Face à ces préoccupations, la Première ministre, attentive, a rassuré la délégation quant à la volonté du Chef de l’État de garantir le bon fonctionnement des institutions provinciales et l’engagement du gouvernement à œuvrer pour leur stabilité. Elle a exhorté les élus provinciaux à ne pas faire du contrôle parlementaire un instrument de règlement de comptes, surtout dans un contexte sécuritaire tendu à l’Est du pays.
"Madame la Première ministre a été très attentive. Elle nous a précisé que ni elle, ni le gouvernement, ni le Chef de l’État ne veulent priver les assemblées provinciales de leurs prérogatives. Elles doivent continuer à exercer leur pouvoir de contrôle, mais sans que cela ne devienne un moyen de règlement de comptes. Il faut respecter les procédures, les normes et agir de bonne foi, tout en tenant compte de la situation actuelle du pays, qui traverse des moments difficiles dans certaines régions en guerre", a ajouté Mateus Kanga.

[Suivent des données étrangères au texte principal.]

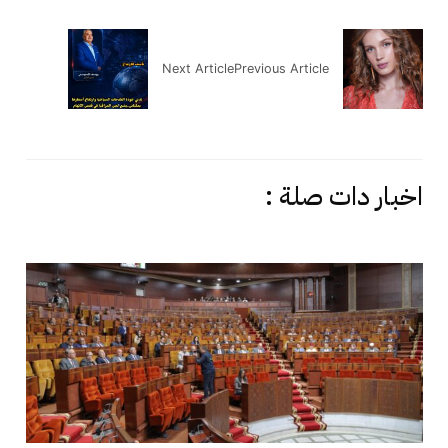
Next Article
Previous Article
اخبار دات صلة :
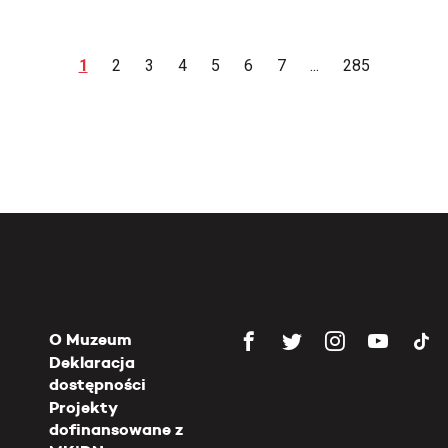
1
2
3
4
5
6
7
...
285
O Muzeum
Deklaracja
dostępności
Projekty
dofinansowane z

En dehors de la question de l’instabilité institutionnelle, la gouvernance provinciale a également été évoquée, notamment le suivi rigoureux des investissements publics. La Première ministre a rappelé que ce suivi devait être assuré conjointement par les députés provinciaux, l’Inspection générale des finances (IGF), la Cour des comptes et les autres organes de contrôle. Les présidents des assemblées provinciales ont par ailleurs exprimé leurs vives préoccupations face aux arriérés de salaires, estimés à sept mois d’impaiement. Ils ont sollicité l’intervention de la cheffe du gouvernement pour y remédier.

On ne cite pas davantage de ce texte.